Sezession
1. Januar 2006

Wer bringt die Verhältnisse zum Tanzen? Zur Frage des Subjekts eines konservativen Politikwechsels

Gastbeitrag

Der akademischen Frage, ob ein Konservativismus, der zur sozialen Bewegung wird, noch Konservativismus ist, soll hier aber nicht weiter nachgegangen werden. Vielmehr soll es um die soziologisch handfeste Frage gehen, ob es soziale Gruppen, Bewegungen, Parteiungen, soziale Schichten gibt, die eine zunehmende Affinität zum Konservativismus aufweisen und damit zum „sozialen Substrat“ eines nachhaltigen konservativen Politikwechsels in Deutschland werden können. Um diese Frage zu beantworten, müssen drei Dinge geklärt werden:

1. Was ist Konservativismus in unserer Zeit?

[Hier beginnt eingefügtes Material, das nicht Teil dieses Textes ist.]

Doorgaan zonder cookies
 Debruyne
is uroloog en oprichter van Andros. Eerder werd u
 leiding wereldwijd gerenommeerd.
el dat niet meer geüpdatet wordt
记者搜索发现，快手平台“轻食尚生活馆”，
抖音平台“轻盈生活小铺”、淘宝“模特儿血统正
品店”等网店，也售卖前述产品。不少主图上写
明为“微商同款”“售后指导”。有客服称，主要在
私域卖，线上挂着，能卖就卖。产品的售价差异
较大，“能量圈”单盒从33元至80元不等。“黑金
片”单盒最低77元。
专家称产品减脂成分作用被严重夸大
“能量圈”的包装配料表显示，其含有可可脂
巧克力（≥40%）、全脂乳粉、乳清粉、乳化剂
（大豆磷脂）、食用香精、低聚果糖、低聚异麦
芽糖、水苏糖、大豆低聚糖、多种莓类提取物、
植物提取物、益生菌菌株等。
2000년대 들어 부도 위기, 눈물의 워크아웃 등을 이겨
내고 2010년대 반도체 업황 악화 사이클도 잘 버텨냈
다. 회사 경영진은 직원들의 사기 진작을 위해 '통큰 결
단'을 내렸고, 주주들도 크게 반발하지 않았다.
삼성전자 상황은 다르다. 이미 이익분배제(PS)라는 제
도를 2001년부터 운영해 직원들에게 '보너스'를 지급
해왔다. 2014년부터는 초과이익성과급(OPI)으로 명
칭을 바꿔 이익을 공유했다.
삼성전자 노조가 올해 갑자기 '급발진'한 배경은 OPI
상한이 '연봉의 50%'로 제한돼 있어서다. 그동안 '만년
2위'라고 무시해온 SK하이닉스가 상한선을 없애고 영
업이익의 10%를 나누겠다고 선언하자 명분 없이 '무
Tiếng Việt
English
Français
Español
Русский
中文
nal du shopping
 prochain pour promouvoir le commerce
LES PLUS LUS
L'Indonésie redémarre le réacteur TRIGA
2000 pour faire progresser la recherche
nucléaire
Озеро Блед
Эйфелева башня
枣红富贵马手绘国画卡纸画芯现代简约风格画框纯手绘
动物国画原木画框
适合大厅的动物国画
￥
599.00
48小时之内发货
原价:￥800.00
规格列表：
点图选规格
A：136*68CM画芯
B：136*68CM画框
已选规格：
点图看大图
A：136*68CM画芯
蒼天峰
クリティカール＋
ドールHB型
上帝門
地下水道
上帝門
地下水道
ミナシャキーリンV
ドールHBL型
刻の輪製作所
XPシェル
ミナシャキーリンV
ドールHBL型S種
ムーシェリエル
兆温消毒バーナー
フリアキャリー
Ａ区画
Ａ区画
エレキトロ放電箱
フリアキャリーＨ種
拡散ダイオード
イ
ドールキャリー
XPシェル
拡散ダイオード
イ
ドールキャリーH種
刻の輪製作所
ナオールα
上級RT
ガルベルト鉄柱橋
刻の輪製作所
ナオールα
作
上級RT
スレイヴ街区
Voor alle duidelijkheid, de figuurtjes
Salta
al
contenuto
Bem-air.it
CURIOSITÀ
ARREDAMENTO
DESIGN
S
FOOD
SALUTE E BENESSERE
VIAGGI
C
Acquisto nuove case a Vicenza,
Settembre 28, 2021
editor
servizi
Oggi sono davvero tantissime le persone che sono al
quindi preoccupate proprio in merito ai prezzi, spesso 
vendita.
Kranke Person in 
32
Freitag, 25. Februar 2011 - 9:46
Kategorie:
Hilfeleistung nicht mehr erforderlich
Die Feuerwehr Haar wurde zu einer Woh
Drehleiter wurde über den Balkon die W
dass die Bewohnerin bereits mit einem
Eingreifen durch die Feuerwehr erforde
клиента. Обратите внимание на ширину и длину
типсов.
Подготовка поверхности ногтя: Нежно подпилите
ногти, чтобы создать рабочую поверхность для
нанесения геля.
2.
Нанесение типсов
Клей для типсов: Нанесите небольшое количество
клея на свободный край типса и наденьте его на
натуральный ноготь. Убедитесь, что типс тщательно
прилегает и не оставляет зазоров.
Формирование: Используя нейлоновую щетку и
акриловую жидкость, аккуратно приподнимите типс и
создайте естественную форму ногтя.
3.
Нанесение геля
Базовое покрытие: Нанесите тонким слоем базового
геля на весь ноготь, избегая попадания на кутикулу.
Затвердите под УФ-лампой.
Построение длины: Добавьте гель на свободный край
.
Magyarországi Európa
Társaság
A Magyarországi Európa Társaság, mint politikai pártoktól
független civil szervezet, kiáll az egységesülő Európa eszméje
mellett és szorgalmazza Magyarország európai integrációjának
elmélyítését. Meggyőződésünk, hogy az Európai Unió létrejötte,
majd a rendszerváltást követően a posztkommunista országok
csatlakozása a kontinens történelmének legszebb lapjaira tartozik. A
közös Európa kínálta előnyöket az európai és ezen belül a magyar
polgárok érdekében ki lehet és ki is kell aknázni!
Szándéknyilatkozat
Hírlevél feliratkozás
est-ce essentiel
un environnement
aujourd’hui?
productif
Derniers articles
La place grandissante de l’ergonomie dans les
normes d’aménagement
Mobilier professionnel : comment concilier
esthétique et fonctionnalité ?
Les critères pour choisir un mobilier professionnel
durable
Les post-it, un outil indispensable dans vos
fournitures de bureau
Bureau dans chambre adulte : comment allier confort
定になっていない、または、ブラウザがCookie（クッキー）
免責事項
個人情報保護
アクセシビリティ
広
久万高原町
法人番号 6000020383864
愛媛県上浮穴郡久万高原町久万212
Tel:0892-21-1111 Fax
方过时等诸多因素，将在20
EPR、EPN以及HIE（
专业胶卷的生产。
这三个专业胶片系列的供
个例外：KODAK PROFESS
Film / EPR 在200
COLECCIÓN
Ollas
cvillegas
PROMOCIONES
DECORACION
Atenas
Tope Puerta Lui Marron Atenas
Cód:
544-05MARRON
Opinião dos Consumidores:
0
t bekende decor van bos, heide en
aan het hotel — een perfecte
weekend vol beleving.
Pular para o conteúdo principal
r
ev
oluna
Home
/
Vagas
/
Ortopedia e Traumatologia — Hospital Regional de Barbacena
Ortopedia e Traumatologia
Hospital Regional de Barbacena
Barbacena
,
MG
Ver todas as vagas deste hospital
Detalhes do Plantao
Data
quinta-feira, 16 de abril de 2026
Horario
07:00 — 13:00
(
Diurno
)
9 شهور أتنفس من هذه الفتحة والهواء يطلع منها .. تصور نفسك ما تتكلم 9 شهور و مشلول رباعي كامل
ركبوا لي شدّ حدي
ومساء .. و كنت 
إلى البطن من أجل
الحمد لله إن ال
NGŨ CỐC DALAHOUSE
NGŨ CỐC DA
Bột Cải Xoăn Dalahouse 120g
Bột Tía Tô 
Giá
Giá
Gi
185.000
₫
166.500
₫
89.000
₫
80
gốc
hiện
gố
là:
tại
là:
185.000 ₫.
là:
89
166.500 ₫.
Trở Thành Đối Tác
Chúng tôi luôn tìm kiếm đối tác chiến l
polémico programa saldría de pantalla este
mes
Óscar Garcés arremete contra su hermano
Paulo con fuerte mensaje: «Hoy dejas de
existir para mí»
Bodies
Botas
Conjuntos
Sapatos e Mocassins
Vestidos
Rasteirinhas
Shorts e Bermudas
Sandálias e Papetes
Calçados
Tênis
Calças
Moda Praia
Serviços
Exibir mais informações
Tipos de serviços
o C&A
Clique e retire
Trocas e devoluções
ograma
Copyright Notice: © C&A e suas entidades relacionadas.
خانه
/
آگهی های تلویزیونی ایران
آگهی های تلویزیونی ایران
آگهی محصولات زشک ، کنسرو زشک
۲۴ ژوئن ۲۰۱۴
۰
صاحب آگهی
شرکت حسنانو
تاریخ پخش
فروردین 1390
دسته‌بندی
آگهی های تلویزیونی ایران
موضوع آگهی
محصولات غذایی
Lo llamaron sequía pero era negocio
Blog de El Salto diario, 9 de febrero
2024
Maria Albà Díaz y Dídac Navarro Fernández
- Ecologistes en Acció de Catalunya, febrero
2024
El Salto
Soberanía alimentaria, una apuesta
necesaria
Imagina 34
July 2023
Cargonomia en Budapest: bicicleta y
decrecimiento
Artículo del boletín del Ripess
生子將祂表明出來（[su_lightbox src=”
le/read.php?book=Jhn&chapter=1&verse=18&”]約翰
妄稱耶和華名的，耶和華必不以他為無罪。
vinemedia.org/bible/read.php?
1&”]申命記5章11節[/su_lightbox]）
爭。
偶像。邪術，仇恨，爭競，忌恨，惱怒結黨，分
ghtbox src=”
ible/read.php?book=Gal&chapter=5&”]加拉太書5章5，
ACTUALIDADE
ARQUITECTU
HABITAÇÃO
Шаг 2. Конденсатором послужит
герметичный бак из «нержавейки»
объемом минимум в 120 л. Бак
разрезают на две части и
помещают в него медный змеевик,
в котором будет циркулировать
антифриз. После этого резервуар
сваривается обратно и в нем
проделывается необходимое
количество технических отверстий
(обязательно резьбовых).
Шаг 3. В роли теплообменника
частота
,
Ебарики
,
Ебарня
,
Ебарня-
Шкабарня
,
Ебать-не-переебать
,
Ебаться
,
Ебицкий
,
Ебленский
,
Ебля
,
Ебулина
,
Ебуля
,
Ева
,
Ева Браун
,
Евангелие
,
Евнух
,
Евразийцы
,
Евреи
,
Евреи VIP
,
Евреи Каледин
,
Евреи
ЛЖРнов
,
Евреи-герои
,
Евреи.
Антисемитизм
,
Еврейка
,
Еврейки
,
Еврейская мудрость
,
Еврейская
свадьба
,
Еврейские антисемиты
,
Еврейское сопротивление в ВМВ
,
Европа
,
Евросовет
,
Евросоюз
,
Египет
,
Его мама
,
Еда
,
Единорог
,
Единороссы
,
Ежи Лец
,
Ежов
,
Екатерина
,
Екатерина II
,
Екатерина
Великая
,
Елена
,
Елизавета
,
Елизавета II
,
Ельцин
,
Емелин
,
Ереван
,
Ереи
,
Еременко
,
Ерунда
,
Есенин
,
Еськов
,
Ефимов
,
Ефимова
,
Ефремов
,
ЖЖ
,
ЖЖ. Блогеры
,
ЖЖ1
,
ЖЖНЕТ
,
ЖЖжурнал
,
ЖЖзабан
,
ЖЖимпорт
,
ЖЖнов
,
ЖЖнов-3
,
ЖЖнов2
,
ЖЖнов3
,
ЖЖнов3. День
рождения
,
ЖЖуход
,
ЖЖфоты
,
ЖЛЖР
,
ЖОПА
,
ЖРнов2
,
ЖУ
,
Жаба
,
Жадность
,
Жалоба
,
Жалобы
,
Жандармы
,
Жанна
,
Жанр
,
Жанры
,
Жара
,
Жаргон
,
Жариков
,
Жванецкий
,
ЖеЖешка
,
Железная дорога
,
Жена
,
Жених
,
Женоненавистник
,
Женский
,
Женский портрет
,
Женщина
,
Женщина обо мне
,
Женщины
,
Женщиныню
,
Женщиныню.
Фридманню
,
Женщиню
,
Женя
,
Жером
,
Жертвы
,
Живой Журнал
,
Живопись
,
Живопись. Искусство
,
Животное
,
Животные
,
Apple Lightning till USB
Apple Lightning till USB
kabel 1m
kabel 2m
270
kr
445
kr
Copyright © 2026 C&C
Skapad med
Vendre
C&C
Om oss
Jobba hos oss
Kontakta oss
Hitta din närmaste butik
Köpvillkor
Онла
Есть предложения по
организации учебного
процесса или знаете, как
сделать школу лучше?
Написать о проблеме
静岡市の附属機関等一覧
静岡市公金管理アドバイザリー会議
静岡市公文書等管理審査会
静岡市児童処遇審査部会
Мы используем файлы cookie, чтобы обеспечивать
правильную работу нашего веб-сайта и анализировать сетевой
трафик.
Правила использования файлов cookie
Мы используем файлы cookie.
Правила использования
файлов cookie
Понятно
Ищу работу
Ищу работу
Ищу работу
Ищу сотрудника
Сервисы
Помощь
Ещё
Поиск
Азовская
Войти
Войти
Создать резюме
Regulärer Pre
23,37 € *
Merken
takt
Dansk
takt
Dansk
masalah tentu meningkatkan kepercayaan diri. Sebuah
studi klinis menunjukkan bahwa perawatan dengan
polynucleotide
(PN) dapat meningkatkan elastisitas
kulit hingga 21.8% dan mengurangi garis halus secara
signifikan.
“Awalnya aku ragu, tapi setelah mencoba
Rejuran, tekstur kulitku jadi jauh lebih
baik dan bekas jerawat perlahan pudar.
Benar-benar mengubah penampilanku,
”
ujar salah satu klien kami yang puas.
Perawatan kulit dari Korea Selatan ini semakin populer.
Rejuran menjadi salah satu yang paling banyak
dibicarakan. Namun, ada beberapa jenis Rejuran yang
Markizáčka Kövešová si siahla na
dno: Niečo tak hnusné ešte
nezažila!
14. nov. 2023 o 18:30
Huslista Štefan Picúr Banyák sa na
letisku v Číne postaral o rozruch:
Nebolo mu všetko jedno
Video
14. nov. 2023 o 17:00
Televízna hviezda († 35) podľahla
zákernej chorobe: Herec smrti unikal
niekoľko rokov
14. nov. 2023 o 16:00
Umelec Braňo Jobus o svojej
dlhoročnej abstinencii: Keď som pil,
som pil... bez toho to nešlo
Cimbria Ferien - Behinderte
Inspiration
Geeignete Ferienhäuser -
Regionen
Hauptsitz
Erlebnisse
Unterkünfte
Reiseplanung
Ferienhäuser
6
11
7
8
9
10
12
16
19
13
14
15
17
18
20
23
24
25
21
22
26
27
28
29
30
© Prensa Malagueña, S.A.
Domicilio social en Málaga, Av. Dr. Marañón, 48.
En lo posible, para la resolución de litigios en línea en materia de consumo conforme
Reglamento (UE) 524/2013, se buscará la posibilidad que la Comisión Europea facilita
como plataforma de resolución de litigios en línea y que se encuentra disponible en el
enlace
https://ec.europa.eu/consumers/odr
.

Was sind seine Grundlagen und welche Formbestimmungen muß er annehmen, um zu einer sozialen und politischen Bewegung zu werden?
2. Wohin geht die gesellschaftliche Entwicklung? Wo gibt es auf soziostruktureller Ebene Anknüpfungspunkte für einen konservativen Mentalitätswandel zumindest von Teilen der Bevölkerung?
3. Welche Teilmenge der Bevölkerung ist für einen solchen Mentalitätswechsel prädestiniert, welche gesellschaftliche Situation muß eintreten, damit ein gesellschaftliches Subjekt eines konservativen Politikwechsels auf der politischen Bühne erscheint?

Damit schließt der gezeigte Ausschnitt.